Yuri Zukov:İnsan hakları aktivistleri, SSCB tarafından "Walters" satın alınması, belirli sayıda fişek vb. İle ilgili belgeler sunmalıdır. Hukukun üstünlüğünü ilk uygulayanlar insan hakları savunucuları olmalıdır. İddia asılsız olamaz, önce deliller, sonra suçlamalar ve ardından suçun takip ettiği mahkeme kararı. Walters için konşimento yok, fişekler veya kağıt halatlar yok, onları bulsunlar ve mahkemelere sunsunlar. Eğer bulamazlarsa, unutmaları gerekir! Dahası, insan hakları aktivistlerimiz Batı hukukunun normlarına güvenmeyi severler. Batı'da mahkemelerde birinden duyduklarınıza atıfta bulunmak yasaktır. İnsan hakları savunucularımızı suçlamanın tüm sistemi böyle bir sisteme dayanıyor - bir büyükanne, ayrıca uzun zaman önce öldüğünü ve uzun zaman önce ölen kişiye anlattığını söyledi. İnsan hakları aktivistlerinin Katyn davası hakkında sessiz kalması daha iyi.

Soru: Ve Polonya esaretinde kaç Kızıl Ordu askeri öldü?

Yuri Zukov: Rakamlar farklı çünkü mahkumların sayısını biz kendimiz belirleyemedik. Yaklaşık rakamlar - 60 bine kadar, bu, Kızıl Ordu birimlerinde Vistula'da savaşan, mağlup olan, Polonyalılar tarafından esir alınan ve anavatanlarına dönmeyen insanların sayısıdır. Bazıları geri döndü, ancak yaklaşık 60.000 kişi Polonya topraklarında kaldı. Şimdi, Polonyalı olsaydım, bize ödenmesi için tüm davaları geri çekerdim.

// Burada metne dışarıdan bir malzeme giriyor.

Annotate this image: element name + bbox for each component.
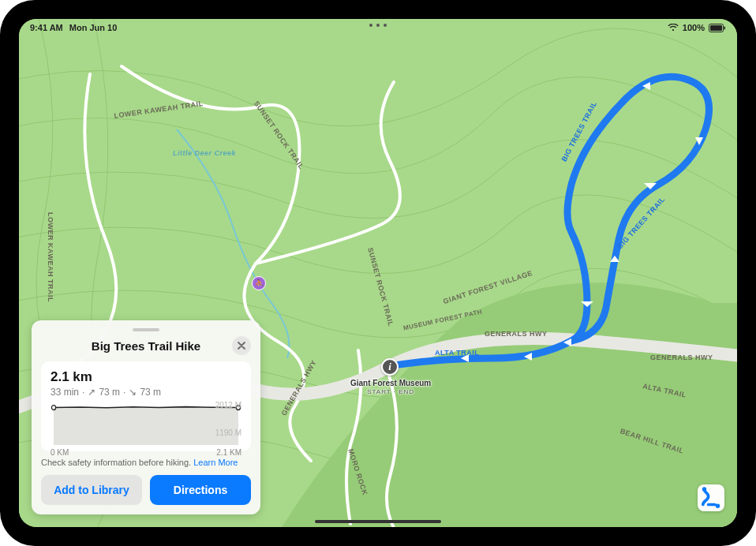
ascent-value: 73 m [99,387,120,398]
status-time: 9:41 AM [30,23,63,32]
safety-note: Check safety information before hiking. … [41,458,251,467]
label-alta-trail-route: ALTA TRAIL [435,349,479,357]
elevation-chart: 2012 M 1190 M 0 KM 2.1 KM [51,402,241,445]
trail-info-card: Big Trees Trail Hike 2.1 km 33 min · ↗ 7… [32,320,260,514]
wifi-icon [668,24,679,32]
card-title: Big Trees Trail Hike [60,339,232,353]
poi-sub: START · END [350,388,431,396]
svg-point-12 [702,487,706,491]
home-indicator[interactable] [315,520,441,523]
restroom-poi-icon[interactable]: ⛹ [252,276,266,290]
battery-percent: 100% [683,23,705,32]
trailhead-caption: Giant Forest Museum START · END [350,379,431,396]
directions-button[interactable]: Directions [150,475,251,505]
status-date: Mon Jun 10 [69,23,118,32]
battery-icon [709,24,726,32]
status-bar: 9:41 AM Mon Jun 10 100% [19,19,737,36]
ipad-frame: 9:41 AM Mon Jun 10 100% [0,0,756,546]
elev-min-label: 1190 M [215,428,241,437]
elev-max-label: 2012 M [215,401,241,410]
route-icon [698,484,724,511]
substats: 33 min · ↗ 73 m · ↘ 73 m [51,387,241,398]
svg-rect-1 [710,25,722,31]
label-little-deer-creek: Little Deer Creek [173,149,236,157]
trailhead-marker[interactable]: i [381,358,399,376]
stats-panel: 2.1 km 33 min · ↗ 73 m · ↘ 73 m 2012 M 1… [41,361,251,451]
map-mode-button[interactable] [698,484,724,511]
ascent-icon: ↗ [88,387,95,398]
card-grab-handle[interactable] [133,328,159,331]
safety-text: Check safety information before hiking. [41,458,191,467]
label-generals-hwy-2: GENERALS HWY [650,353,713,361]
x-end-label: 2.1 KM [216,448,241,457]
add-to-library-button[interactable]: Add to Library [41,475,142,505]
distance-value: 2.1 km [51,369,241,385]
x-start-label: 0 KM [51,448,69,457]
poi-name: Giant Forest Museum [350,379,431,388]
svg-point-14 [51,406,55,410]
label-generals-hwy-1: GENERALS HWY [485,330,548,338]
multitask-handle[interactable] [369,24,387,27]
duration-value: 33 min [51,387,79,398]
close-icon [238,342,245,350]
close-button[interactable] [232,336,251,355]
svg-rect-2 [724,26,726,29]
screen: 9:41 AM Mon Jun 10 100% [19,19,737,527]
descent-icon: ↘ [129,387,137,398]
label-lower-kaweah-2: LOWER KAWEAH TRAIL [47,212,54,302]
descent-value: 73 m [140,387,161,398]
learn-more-link[interactable]: Learn More [193,458,238,467]
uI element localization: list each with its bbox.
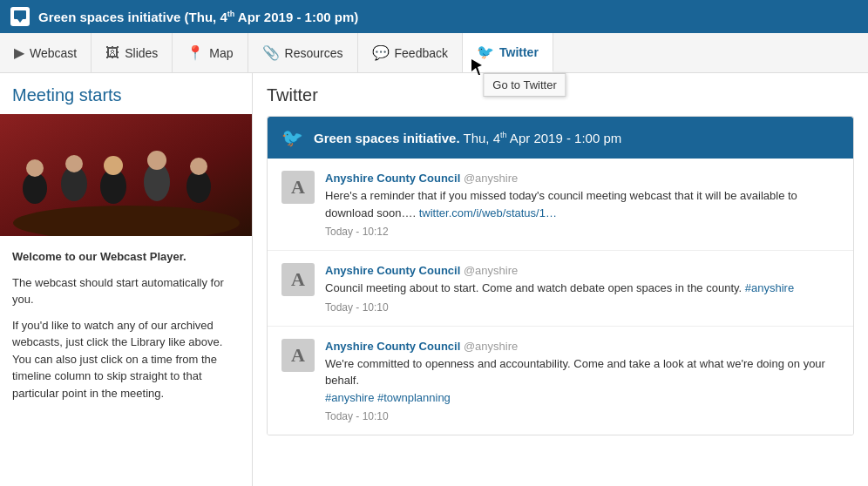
welcome-para2: If you'd like to watch any of our archiv… xyxy=(12,317,240,402)
nav-feedback[interactable]: 💬 Feedback xyxy=(358,33,463,72)
right-panel: Twitter 🐦 Green spaces initiative. Thu, … xyxy=(253,73,868,486)
svg-point-10 xyxy=(104,156,123,175)
welcome-text-block: Welcome to our Webcast Player. The webca… xyxy=(0,236,252,422)
nav-webcast[interactable]: ▶ Webcast xyxy=(0,33,92,72)
nav-resources[interactable]: 📎 Resources xyxy=(248,33,358,72)
twitter-bird-icon: 🐦 xyxy=(281,127,303,148)
feedback-icon: 💬 xyxy=(372,44,390,61)
svg-point-8 xyxy=(65,155,83,172)
meeting-image xyxy=(0,114,252,236)
svg-point-14 xyxy=(190,158,207,175)
tweet-item-2: A Anyshire County Council @anyshire Coun… xyxy=(268,251,853,327)
svg-rect-0 xyxy=(14,10,26,19)
tweet-author-name-2: Anyshire County Council xyxy=(325,264,460,277)
webcast-icon: ▶ xyxy=(14,44,24,61)
app-logo xyxy=(10,7,30,26)
tweet-content-2: Anyshire County Council @anyshire Counci… xyxy=(325,263,839,314)
tweet-handle-3: @anyshire xyxy=(464,340,518,353)
nav-resources-label: Resources xyxy=(285,46,343,60)
page-title: Green spaces initiative (Thu, 4th Apr 20… xyxy=(38,10,358,24)
tweet-author-name-3: Anyshire County Council xyxy=(325,340,460,353)
tweet-author-1: Anyshire County Council @anyshire xyxy=(325,172,518,185)
tweet-time-2: Today - 10:10 xyxy=(325,301,839,314)
nav-map-label: Map xyxy=(209,46,233,60)
tweet-avatar-1: A xyxy=(281,171,315,204)
title-suffix: Apr 2019 - 1:00 pm) xyxy=(234,10,358,24)
nav-map[interactable]: 📍 Map xyxy=(173,33,248,72)
twitter-header-text: Green spaces initiative. Thu, 4th Apr 20… xyxy=(314,131,621,145)
map-icon: 📍 xyxy=(186,44,204,61)
twitter-event-name: Green spaces initiative. xyxy=(314,131,460,145)
tweet-hashtag2-3[interactable]: #townplanning xyxy=(377,391,451,404)
title-text: Green spaces initiative (Thu, 4 xyxy=(38,10,227,24)
tweet-hashtag1-3[interactable]: #anyshire xyxy=(325,391,374,404)
tweet-text-1: Here's a reminder that if you missed tod… xyxy=(325,187,839,221)
nav-twitter-label: Twitter xyxy=(499,45,539,59)
svg-point-5 xyxy=(23,172,47,204)
twitter-tooltip: Go to Twitter xyxy=(483,73,566,97)
tweet-avatar-2: A xyxy=(281,263,315,296)
tweet-author-3: Anyshire County Council @anyshire xyxy=(325,340,518,353)
tweet-time-3: Today - 10:10 xyxy=(325,410,839,422)
twitter-nav-icon: 🐦 xyxy=(477,44,494,60)
welcome-bold: Welcome to our Webcast Player. xyxy=(12,250,186,263)
tweet-body-3: We're committed to openness and accounta… xyxy=(325,357,825,388)
twitter-event-header: 🐦 Green spaces initiative. Thu, 4th Apr … xyxy=(268,117,853,159)
main-nav: ▶ Webcast 🖼 Slides 📍 Map 📎 Resources 💬 F… xyxy=(0,33,868,73)
main-content: Meeting starts xyxy=(0,73,868,486)
slides-icon: 🖼 xyxy=(105,45,119,61)
tweet-text-2: Council meeting about to start. Come and… xyxy=(325,280,839,297)
tweet-content-1: Anyshire County Council @anyshire Here's… xyxy=(325,171,839,238)
tweet-body-2: Council meeting about to start. Come and… xyxy=(325,281,742,294)
app-header: Green spaces initiative (Thu, 4th Apr 20… xyxy=(0,0,868,33)
cursor xyxy=(471,59,482,75)
twitter-date-sup: th xyxy=(500,131,507,139)
tooltip-text: Go to Twitter xyxy=(492,78,556,91)
tweet-time-1: Today - 10:12 xyxy=(325,226,839,238)
tweet-avatar-3: A xyxy=(281,339,315,372)
tweet-list: 🐦 Green spaces initiative. Thu, 4th Apr … xyxy=(267,116,854,435)
nav-webcast-label: Webcast xyxy=(30,46,77,60)
meeting-starts-title: Meeting starts xyxy=(0,73,252,114)
nav-twitter[interactable]: 🐦 Twitter xyxy=(463,33,553,72)
tweet-text-3: We're committed to openness and accounta… xyxy=(325,355,839,407)
nav-feedback-label: Feedback xyxy=(395,46,448,60)
tweet-content-3: Anyshire County Council @anyshire We're … xyxy=(325,339,839,423)
tweet-author-2: Anyshire County Council @anyshire xyxy=(325,264,518,277)
meeting-photo xyxy=(0,114,252,236)
left-panel: Meeting starts xyxy=(0,73,253,486)
svg-point-6 xyxy=(26,159,44,177)
nav-slides[interactable]: 🖼 Slides xyxy=(92,33,173,72)
tweet-handle-1: @anyshire xyxy=(464,172,518,185)
tweet-item: A Anyshire County Council @anyshire Here… xyxy=(268,159,853,251)
svg-marker-1 xyxy=(17,19,23,23)
twitter-date: Thu, 4 xyxy=(463,131,500,145)
twitter-date-suffix: Apr 2019 - 1:00 pm xyxy=(507,131,622,145)
tweet-author-name-1: Anyshire County Council xyxy=(325,172,460,185)
nav-twitter-wrapper: 🐦 Twitter Go to Twitter xyxy=(463,33,553,72)
tweet-handle-2: @anyshire xyxy=(464,264,518,277)
tweet-body-1: Here's a reminder that if you missed tod… xyxy=(325,189,797,219)
tweet-item-3: A Anyshire County Council @anyshire We'r… xyxy=(268,327,853,435)
title-sup: th xyxy=(227,10,235,18)
welcome-para1: The webcast should start automatically f… xyxy=(12,274,240,308)
meeting-svg xyxy=(0,114,252,236)
tweet-hashtag-2[interactable]: #anyshire xyxy=(745,281,794,294)
svg-point-12 xyxy=(147,151,166,170)
nav-slides-label: Slides xyxy=(125,46,158,60)
resources-icon: 📎 xyxy=(262,44,280,61)
tweet-link-1[interactable]: twitter.com/i/web/status/1… xyxy=(419,206,557,219)
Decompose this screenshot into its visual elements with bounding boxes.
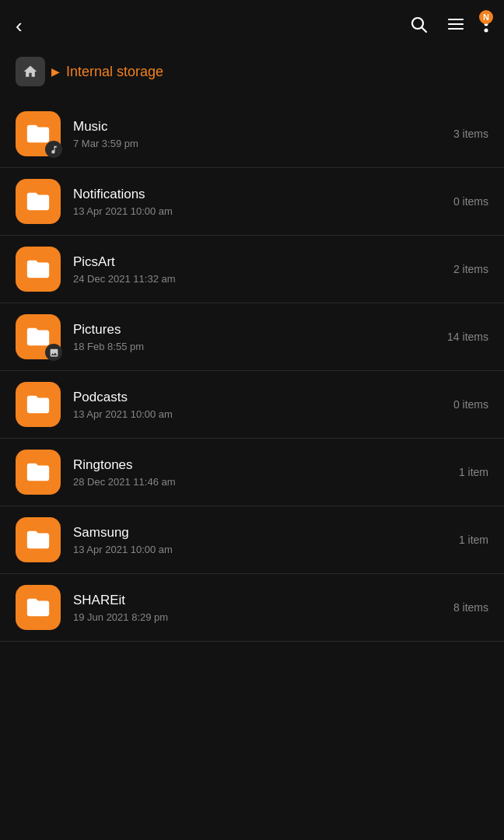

Neden? Niye? Çünkü o zaman Polonyalılar, Polonyalılar tarafından toplama kamplarında işkence gören Kızıl Ordu askerlerimizin yakınlarından aynı davaların yanıtını bekleyebilirler.

Soru: Katyn davası ne zaman kapanmış sayılabilir?

Yuri Zukov: Benim için bir tarihçi olarak bu iş ancak üç belge olunca biter.

İlk- şu veya bu sayıda memurun isimleriyle birlikte ölüm cezasına çarptırıldığına dair bir mahkeme kararı.

Saniyeölüm cezasını onaylayan belge,

ve üçüncü- tüm bu tür durumlarda zorunlu olan bir ölüm belgesi.

Bu üç belge görünsün, o zaman henüz hiçbir şey tarafından onaylanmayan Polonyalıların versiyonuna katılıyorum.. Şimdiye kadar kimse bu belgeleri bize sunmadı. Bu nedenle Paris, Washington, Londra, Madrid'deki hiçbir mahkeme bu davayı dikkate almayacak ve kimse bunu ciddi olarak söylemeyecek. Sadece insan hakları aktivistlerimiz buna izin veriyor.